Three dreadful holiday columns in the Crested Butte News (two from reliably good writers; for the third, when a word like “pus” works its way into your holiday column, you’ve done something wrong — like me, using it just now) ought to be enough to convince me of the folly of trying to write about Christmas, and yet, here I sit.
Christmas has never been my favorite day of the season, let alone the year. That honor, at least seasonally, and possibly annually, used to fall to Tree Day — the day our family and those around us (Barils, Bartlesons, Barrys — anyone whose last name started with a B, although I can’t remember if the Blacklocks ever came along) would head out to a national forest somewhere to get our Christmas trees.

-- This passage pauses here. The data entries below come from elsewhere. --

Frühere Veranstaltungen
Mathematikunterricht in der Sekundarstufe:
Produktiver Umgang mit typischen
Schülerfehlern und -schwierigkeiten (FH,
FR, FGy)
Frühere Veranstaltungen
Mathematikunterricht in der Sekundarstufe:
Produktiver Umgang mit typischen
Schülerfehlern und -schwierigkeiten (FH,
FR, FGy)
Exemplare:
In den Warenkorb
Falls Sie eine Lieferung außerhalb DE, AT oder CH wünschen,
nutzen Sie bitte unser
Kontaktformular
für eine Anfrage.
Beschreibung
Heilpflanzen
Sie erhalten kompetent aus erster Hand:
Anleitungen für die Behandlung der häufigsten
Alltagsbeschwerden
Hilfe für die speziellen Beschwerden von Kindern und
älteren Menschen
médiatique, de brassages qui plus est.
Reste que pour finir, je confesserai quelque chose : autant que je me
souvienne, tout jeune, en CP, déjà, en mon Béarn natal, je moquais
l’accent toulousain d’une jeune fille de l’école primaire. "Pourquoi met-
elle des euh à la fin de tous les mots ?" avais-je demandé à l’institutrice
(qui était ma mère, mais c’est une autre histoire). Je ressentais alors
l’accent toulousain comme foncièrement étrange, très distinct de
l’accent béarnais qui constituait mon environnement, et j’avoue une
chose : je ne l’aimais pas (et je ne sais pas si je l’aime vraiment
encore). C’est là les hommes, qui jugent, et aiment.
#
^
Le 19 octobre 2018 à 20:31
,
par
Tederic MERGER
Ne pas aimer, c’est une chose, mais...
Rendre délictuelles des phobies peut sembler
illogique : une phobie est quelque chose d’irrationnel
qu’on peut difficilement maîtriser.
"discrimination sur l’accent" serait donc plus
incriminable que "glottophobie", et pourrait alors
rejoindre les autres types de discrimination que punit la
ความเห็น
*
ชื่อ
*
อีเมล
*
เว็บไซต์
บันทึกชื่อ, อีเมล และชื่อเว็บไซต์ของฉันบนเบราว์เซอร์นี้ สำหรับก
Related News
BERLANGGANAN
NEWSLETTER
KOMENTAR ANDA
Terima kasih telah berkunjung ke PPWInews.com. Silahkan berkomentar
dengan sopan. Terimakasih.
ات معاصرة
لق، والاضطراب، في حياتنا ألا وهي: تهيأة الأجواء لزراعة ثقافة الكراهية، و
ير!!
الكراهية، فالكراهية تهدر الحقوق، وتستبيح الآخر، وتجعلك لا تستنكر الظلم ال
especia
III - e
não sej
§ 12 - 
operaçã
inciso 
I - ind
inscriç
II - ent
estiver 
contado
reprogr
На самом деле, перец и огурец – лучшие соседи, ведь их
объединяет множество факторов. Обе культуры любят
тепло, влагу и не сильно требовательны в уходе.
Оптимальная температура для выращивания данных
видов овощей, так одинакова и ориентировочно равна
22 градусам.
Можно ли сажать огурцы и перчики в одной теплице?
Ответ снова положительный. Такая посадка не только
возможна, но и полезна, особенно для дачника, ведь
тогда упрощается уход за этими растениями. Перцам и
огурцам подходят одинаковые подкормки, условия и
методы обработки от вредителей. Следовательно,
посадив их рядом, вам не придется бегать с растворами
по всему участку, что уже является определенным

Maybe those who were in search of perfect Christmas trees approached it differently, but I found it to be a low-pressure day of family and friend camaraderie, starting with singing and sledding (behind the cars, my favorite childhood sport), maybe some mild getting stuck, and then the triumphant return home with trees, culminating in a communal chili dinner. Afterward, everyone would retire to their own house to decorate their own tree as a family unit.
Any year I am at my mother’s house I always check to make sure she still has the snowman I painted in the fifth grade displayed somewhere on the tree.
Maybe I’m the only one who remembers it fondly, but I used to organize an annual Christmas concert where the Livermore/Baril/Bartleson children would sing carols for our parents. I made everyone practice (perhaps endlessly), and staged our entrance and set the program . . . like I said, maybe it’s just me with the fond memory.
As an adult, that morphed into Sing Along With TL, an annual party that I hosted, complete with chili and a far less scheduled set of songs for singing. The biggest complaint I got from those parties was that the lyric sheets were hard to read and often incomplete, and every year I meant to type up a more serviceable sing-along guide — but it never happened.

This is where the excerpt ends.